Thursday, May 10, 2012

Endorsing Tribalism and Gay Rights

I submitted a brief editorial to AND Magazine regarding the liberal reaction to President Obama’s endorsement of marriage equality.  Hopefully it will go up tomorrow.  Having thought about the topic a little more, I feel I would like to use this space to post something of a supplement to my previous comments.  In my AND piece, I pointed out that there was a tumblr blog launched almost immediately after Obama’s television interview, which consists entirely of animated gifs emphasizing celebration of the newfound vocal support for gay marriage.

My first criticism of this sort of reaction is that it’s making a celebration out of something that doesn’t really warrant it.  It shouldn’t have taken this long to get President Obama to make a basic statement of support for the gay community, and even now that he did, that is now what they need; they need legislative and judicial action, which the President can push for and support.

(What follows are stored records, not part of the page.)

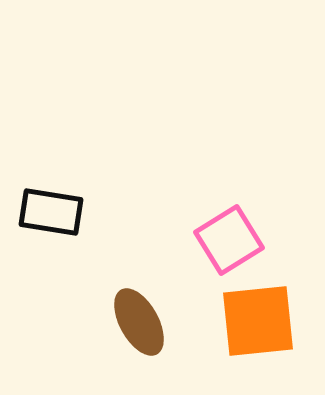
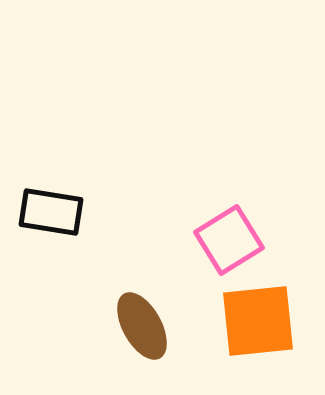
brown ellipse: moved 3 px right, 4 px down
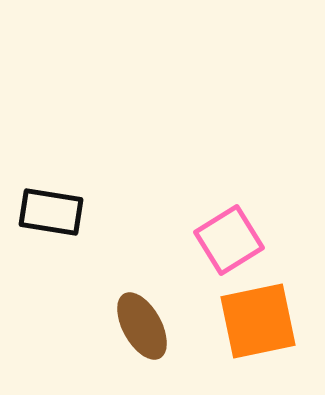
orange square: rotated 6 degrees counterclockwise
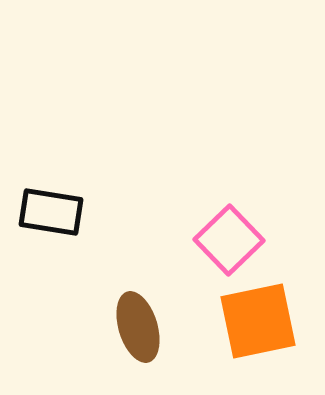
pink square: rotated 12 degrees counterclockwise
brown ellipse: moved 4 px left, 1 px down; rotated 12 degrees clockwise
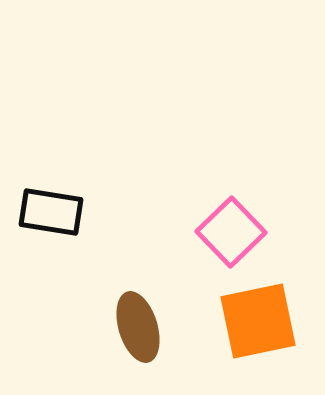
pink square: moved 2 px right, 8 px up
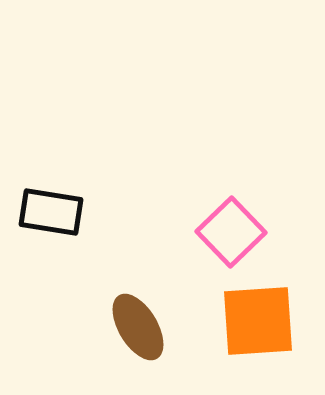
orange square: rotated 8 degrees clockwise
brown ellipse: rotated 14 degrees counterclockwise
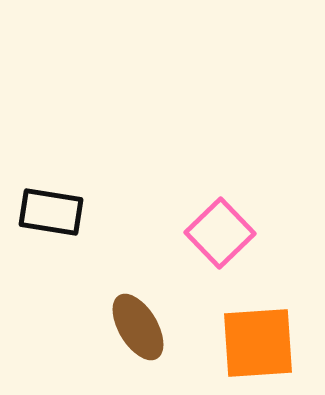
pink square: moved 11 px left, 1 px down
orange square: moved 22 px down
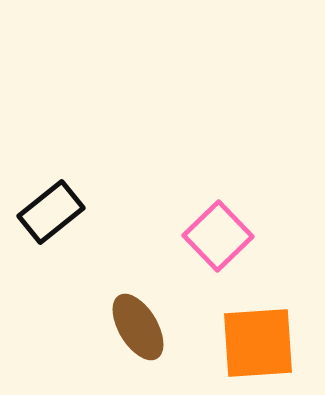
black rectangle: rotated 48 degrees counterclockwise
pink square: moved 2 px left, 3 px down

But apart from the fact that their singing and dancing is an overzealous response by some liberals to a very modest change, what may actually be more significant is that it demonstrates a hideous tendency in private citizens’ engagement with the political process.  The people making the gifs for tumblr and otherwise celebrating yesterday’s announcement must be aware of the fact that nothing has substantially changed.  The celebration, then, isn’t about progress; it’s about popularity.  The sad fact is that in the modern political landscape, we are so caught up in the excitement of the process that we consider high-profile endorsements to be tantamount to actual political victories.

The most damnable feature of our typical approach to social issues and governmental procedure is the impulse towards tribalism.  There are few better examples of such tribalism than widespread rejoicing over the affirmation that our ideas have a place among the powerful and the popular.  That is something much different from cheering over the affirmation that our ideas are correct.  But the more we indulge this impulse to gloat over demographics rather than substance, the less clear that distinction will be to us.

I hope that as gay activists continue to express this misplaced pride in who is coming over to their side, they will approach a breaking point whereby they realize that the fallacies of appealing to popularity and authority only serve to make them more like their irrational political opponents.  Hell, anti-gay activists largely believe that they have Jehovah and most of human civilization on their side.  Even if that were true, it wouldn’t make them any more correct, and it wouldn’t prevent progress towards equality.  That kind of certitude provides nothing other than a sense of self-congratulations, which has no place in politics if politics is to be a rational, productive endeavor.

Of course, it is thoroughly at home amidst the sort of politics that we actually do have in this country.